# Operation Red Nose / Opération Nez rouge



## kratz (25 Nov 2011)

ref: 1)  Borden Citizen, 18 Nov 11, page 11
2)  Operation Red Nose Halifax, Facebook group
3)  Operation Red Nose, national site

Tis the seasson with mess/unit/Ship's parties. Hoisting a few with friends and family as we celebrate many things this time of year. It would be remiss if we did not offer an option other than drinking and driving without offering an alternative. Operation Red Nose (ORN) has been one such alternative since 1985, starting in Quebec and spreading through the rest of Canada. Starting this weekend, for the next  5-6 weekends (Fri-Sat nights) from 9pm-3am your local ORN volunteers will drive you, your passangers and your vehicle home after the festivities are over.
This is a free service to reduce drinking and driving. 100% of any and all donations are put towards the designated local youth charity. 

If you are interested in volunteering or need a ride, please check out the national link # 3, in the references above. Both my 9re and I have volunteered last year and this year. Our mess this year had put together 5 teams to "sponsor" one night in support of this worthy effort.

As the slogan goes, "Cheers! but never before driving"


----------



## kratz (2 Nov 2012)

Operation Red Nose is offering itself in Borden again, but the problems that have plagued the program for the past few years have now shut down ORN operations in all the remaining Atlantic provinces (Saint John, NB and Halifax, NS) are not able to offer ORN this year.

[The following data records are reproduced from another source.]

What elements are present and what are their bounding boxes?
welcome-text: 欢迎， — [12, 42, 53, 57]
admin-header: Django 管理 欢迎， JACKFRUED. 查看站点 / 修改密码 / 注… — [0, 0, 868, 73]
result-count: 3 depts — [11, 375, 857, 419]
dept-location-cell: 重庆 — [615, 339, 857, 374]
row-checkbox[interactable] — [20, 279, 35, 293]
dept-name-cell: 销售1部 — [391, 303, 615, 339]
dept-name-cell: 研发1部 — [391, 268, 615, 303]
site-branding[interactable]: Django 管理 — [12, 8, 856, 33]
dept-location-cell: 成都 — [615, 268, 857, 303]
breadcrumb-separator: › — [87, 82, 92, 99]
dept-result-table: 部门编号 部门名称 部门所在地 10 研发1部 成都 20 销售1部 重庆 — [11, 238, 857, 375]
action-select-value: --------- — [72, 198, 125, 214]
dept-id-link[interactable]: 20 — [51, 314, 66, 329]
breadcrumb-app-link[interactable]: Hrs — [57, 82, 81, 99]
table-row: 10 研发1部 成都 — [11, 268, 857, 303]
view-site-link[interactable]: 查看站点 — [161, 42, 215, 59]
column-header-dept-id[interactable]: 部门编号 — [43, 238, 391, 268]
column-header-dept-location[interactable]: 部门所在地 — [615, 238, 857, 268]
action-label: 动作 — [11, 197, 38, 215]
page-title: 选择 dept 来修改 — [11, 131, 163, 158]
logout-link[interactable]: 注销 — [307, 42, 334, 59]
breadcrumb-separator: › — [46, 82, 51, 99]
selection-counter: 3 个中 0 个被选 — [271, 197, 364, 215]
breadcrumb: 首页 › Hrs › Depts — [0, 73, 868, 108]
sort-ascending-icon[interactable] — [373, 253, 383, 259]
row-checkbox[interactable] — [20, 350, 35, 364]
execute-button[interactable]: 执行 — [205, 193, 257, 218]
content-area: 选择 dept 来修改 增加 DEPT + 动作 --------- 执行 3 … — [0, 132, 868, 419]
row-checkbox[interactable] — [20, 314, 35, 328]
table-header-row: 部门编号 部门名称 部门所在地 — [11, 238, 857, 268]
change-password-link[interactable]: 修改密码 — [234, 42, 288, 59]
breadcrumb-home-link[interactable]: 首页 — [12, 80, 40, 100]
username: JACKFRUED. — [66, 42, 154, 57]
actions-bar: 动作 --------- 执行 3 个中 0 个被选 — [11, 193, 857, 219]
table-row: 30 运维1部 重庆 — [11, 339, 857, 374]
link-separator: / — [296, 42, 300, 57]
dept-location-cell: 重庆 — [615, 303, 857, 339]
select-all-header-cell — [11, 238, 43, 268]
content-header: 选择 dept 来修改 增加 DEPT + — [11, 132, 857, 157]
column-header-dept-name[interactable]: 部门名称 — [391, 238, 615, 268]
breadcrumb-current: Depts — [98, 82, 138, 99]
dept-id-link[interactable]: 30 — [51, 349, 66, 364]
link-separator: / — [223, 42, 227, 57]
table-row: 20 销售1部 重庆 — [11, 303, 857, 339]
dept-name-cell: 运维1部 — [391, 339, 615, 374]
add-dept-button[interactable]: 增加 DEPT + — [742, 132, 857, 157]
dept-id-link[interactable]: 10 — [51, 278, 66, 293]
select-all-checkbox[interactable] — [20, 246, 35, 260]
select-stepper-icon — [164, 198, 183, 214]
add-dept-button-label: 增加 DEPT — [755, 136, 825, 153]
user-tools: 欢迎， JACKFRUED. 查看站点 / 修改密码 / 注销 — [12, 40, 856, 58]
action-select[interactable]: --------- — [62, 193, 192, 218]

I do not agree with the publicly announced reasons why ORN is not running in places this year.


----------



## Journeyman (2 Nov 2012)

kratz said:
			
		

> Operation Red Nose is offering itself in Borden again, but the problems that have plagued the program for the past few years have now shut down ORN operations in all the remaining Atlantic provinces (Saint John, NB and Halifax, NS) are not able to offer ORN this year.


By "the problems," are you referring to ambulance-chasing liability lawyers?   Guess we need more of them.   :


----------